A partir de hoje, o treinador põe de fato seu plano à prova. A Seleção Masculina estréia nas finais do terceiro mais importante torneio mundial do vôlei invicta e favorita. O primeiro rival, a Bulgária, às 7h, não assusta muito. O que preocupa é a situação dos brasileiros.
“Não tivemos rivais tão difíceis na primeira fase. Ainda estamos sentindo um pouco o cansaço da viagem. Fomos o time que veio de mais longe, já que os outros estavam na Europa. E não sabemos ainda como estamos em relação a algumas seleções”, disse Bernardinho.
Na semana passada, ele lançou mão de uma estratégia para tentar amenizar os efeitos do fuso horário da Rússia, onde serão realizadas as finais. Ricardinho, André Nascimento, Dante, Giba, André Heller e Rodrigão - base que entrará em quadra hoje, em Moscou - viajaram para a Itália na semana passada. O restante do grupo disputou as últimas partidas contra Portugal, no Brasil.
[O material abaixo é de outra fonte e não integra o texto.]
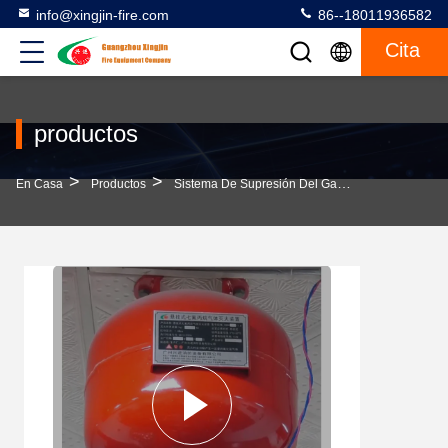
info@xingjin-fire.com
86--18011936582
Cita
productos
>
>
>
En Casa
Productos
Sistema De Supresión Del Gas FM200
Siste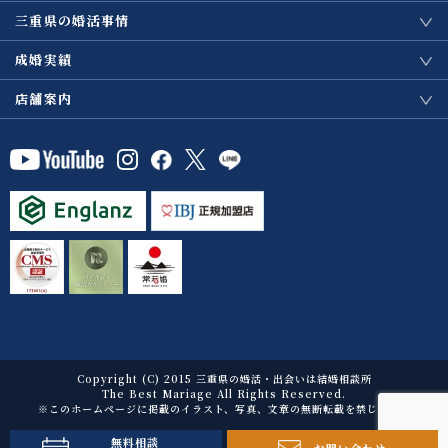
三重県の婚活事情
成婚実績
店舗案内
Copyright (C) 2015 三重県の婚活・出会いは結婚相談所
The Best Mariage All Rights Reserved.
※このホームページに掲載のイラスト、写真、文章の無断転載を禁じます。
無料相談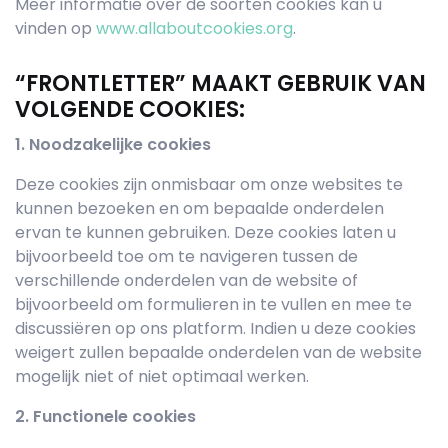
Meer informatie over de soorten cookies kan u
vinden op
www.allaboutcookies.org
.
“FRONTLETTER” MAAKT GEBRUIK VAN
VOLGENDE COOKIES:
1. Noodzakelijke cookies
Deze cookies zijn onmisbaar om onze websites te
kunnen bezoeken en om bepaalde onderdelen
ervan te kunnen gebruiken. Deze cookies laten u
bijvoorbeeld toe om te navigeren tussen de
verschillende onderdelen van de website of
bijvoorbeeld om formulieren in te vullen en mee te
discussiëren op ons platform. Indien u deze cookies
weigert zullen bepaalde onderdelen van de website
mogelijk niet of niet optimaal werken.
2. Functionele cookies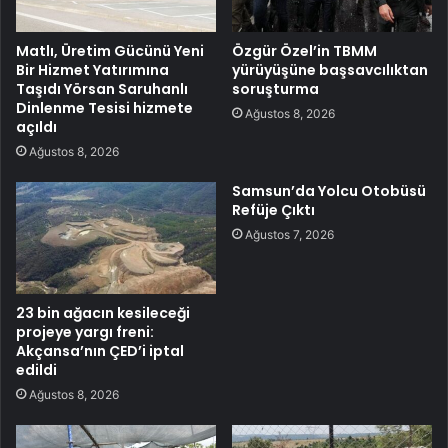
Matlı, Üretim Gücünü Yeni
Özgür Özel’in TBMM
Bir Hizmet Yatırımına
yürüyüşüne başsavcılıktan
Taşıdı Yörsan Saruhanlı
soruşturma
Dinlenme Tesisi hizmete
Ağustos 8, 2026
açıldı
Ağustos 8, 2026
Samsun’da Yolcu Otobüsü
Refüje Çıktı
Ağustos 7, 2026
23 bin ağacın kesileceği
projeye yargı freni:
Akçansa’nın ÇED’i iptal
edildi
Ağustos 8, 2026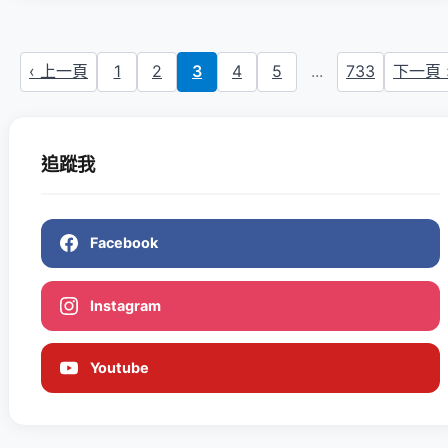
‹ 上一頁
1
2
3
4
5
...
733
下一頁 
追蹤我
Facebook
Instagram
Youtube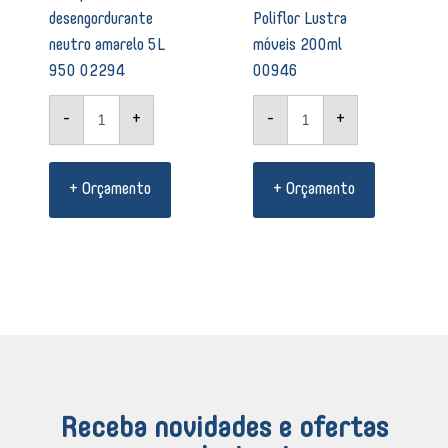
desengordurante
Poliflor Lustra
neutro amarelo 5L
móveis 200ml
950 02294
00946
-
+
-
+
+ Orçamento
+ Orçamento
Receba novidades e ofertas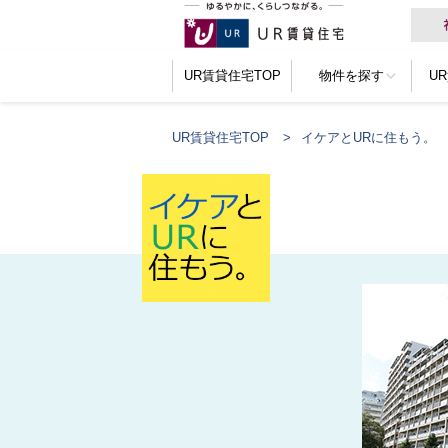
UR賃貸住宅TOP
物件を探す
U
UR賃貸住宅TOP
イケアとURに住もう。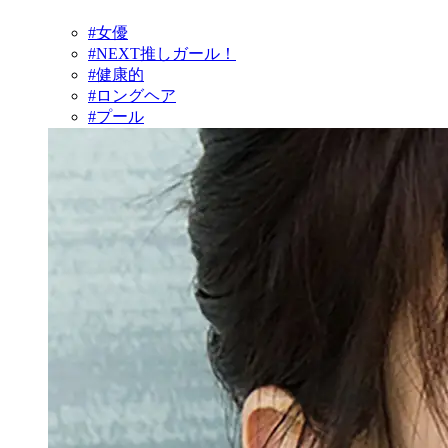
#女優
#NEXT推しガール！
#健康的
#ロングヘア
#プール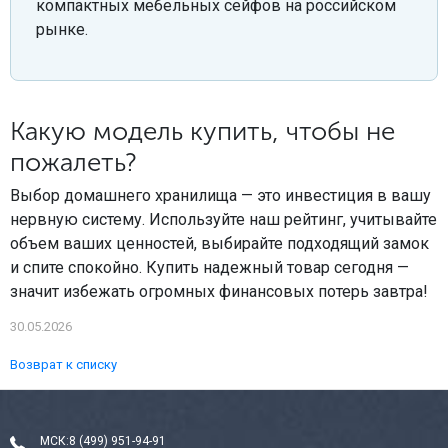
компактных мебельных сейфов на российском
рынке.
Какую модель купить, чтобы не
пожалеть?
Выбор домашнего хранилища — это инвестиция в вашу
нервную систему. Используйте наш рейтинг, учитывайте
объем ваших ценностей, выбирайте подходящий замок
и спите спокойно. Купить надежный товар сегодня —
значит избежать огромных финансовых потерь завтра!
30.05.2026
Возврат к списку
МСК:
8 (499) 951-94-91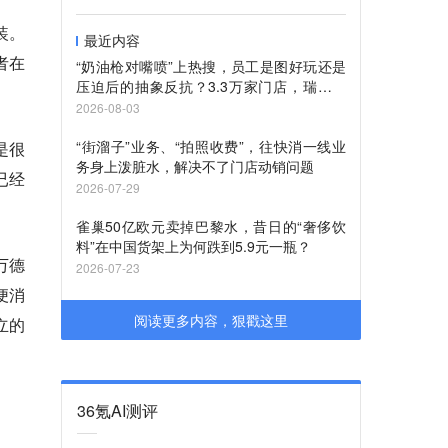
装。
最近内容
者在
“奶油枪对嘴喷”上热搜，员工是图好玩还是
压迫后的抽象反抗？3.3万家门店，瑞幸还
管得过来吗？
2026-08-03
“街溜子”业务、“拍照收费”，往快消一线业
是很
务身上泼脏水，解决不了门店动销问题
已经
2026-07-29
雀巢50亿欧元卖掉巴黎水，昔日的“奢侈饮
料”在中国货架上为何跌到5.9元一瓶？
万德
2026-07-23
便消
阅读更多内容，狠戳这里
立的
36氪AI测评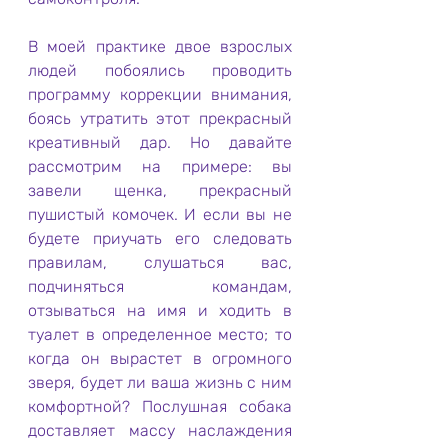
В моей практике двое взрослых 
людей побоялись проводить 
программу коррекции внимания, 
боясь утратить этот прекрасный 
креативный дар. Но давайте 
рассмотрим на примере: вы 
завели щенка, прекрасный 
пушистый комочек. И если вы не 
будете приучать его следовать 
правилам, слушаться вас, 
подчиняться командам, 
отзываться на имя и ходить в 
туалет в определенное место; то 
когда он вырастет в огромного 
зверя, будет ли ваша жизнь с ним 
комфортной? Послушная собака 
доставляет массу наслаждения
“É o segundo ano depois da Olimpíada, todas as equipes cresceram. No ano passado, ainda havia muita renovação. Além do mais, não tivemos os 12 jogadores treinando como se deveria. Mas estamos motivados, e o resto conquistaremos na base da superação, como sempre fizemos”, afirmou o meio-de-rede Gustavo. O atleta só se juntou ao grupo nas últimas rodadas da fase classificatória. Ele havia sido dispensado para acompanhar a recuperação de sua mulher, Raquel, que tinha um câncer raro.
“Ainda está difícil para mim. Mas tento ajudar, passando um pouco da minha experiência”, afirmou ele, que ficou dois meses sem tocar na bola. Os jogadores que foram para a Itália fizeram treinos com uma equipe de Latina. Segundo a comissão técnica, o grupo está em condições físicas bem melhores do que o elenco que pegou Portugal em Fortaleza. O único problema é o líbero Escadinha, um dos que ficaram no Ceará. Uma gripe o tirou do treino no ginásio Luzhniki, da Olimpíada de 80.